Records from a data source:
==================================================

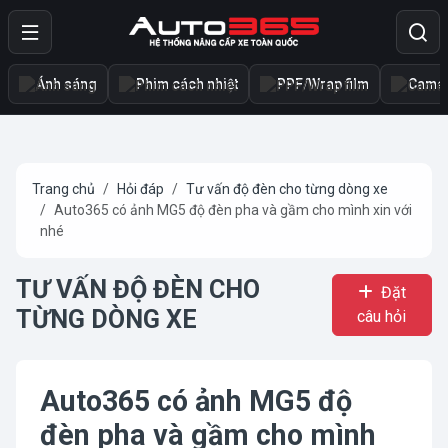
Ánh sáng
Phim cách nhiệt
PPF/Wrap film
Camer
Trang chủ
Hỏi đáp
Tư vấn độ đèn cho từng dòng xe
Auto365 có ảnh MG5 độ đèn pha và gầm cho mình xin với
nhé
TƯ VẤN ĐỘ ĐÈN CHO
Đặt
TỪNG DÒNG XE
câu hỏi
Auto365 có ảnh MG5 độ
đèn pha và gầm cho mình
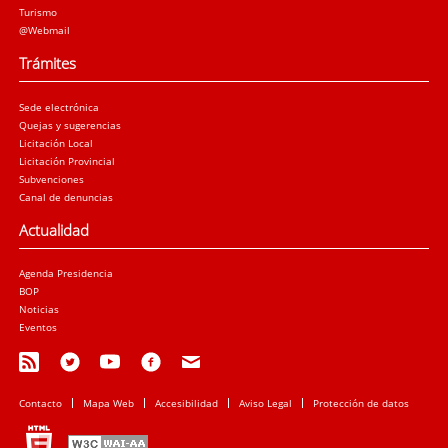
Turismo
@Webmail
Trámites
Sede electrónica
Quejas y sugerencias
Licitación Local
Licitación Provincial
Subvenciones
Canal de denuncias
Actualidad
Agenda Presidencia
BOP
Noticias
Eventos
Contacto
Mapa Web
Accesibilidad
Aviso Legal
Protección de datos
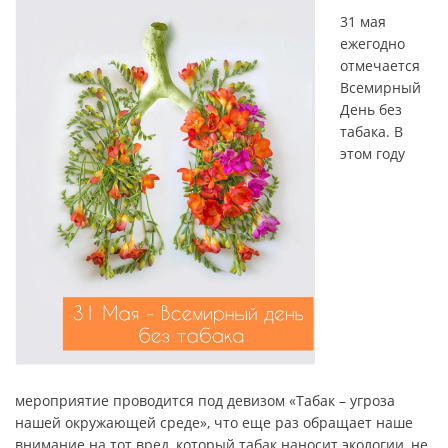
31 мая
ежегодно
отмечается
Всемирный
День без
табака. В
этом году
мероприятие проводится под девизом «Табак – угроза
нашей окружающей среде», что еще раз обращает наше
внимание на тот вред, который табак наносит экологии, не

==================================================

**Exercise brief**
Needed here is a verbatim copy of the data from the first line through the line with "Subvenciones", without pictures.

**Solution**
Ánh sáng
Phim cách nhiệt
PPF/Wrap film
Camer
Trang chủ
Hỏi đáp
Tư vấn độ đèn cho từng dòng xe
Auto365 có ảnh MG5 độ đèn pha và gầm cho mình xin với
nhé
TƯ VẤN ĐỘ ĐÈN CHO
Đặt
TỪNG DÒNG XE
câu hỏi
Auto365 có ảnh MG5 độ
đèn pha và gầm cho mình
Turismo
@Webmail
Trámites
Sede electrónica
Quejas y sugerencias
Licitación Local
Licitación Provincial
Subvenciones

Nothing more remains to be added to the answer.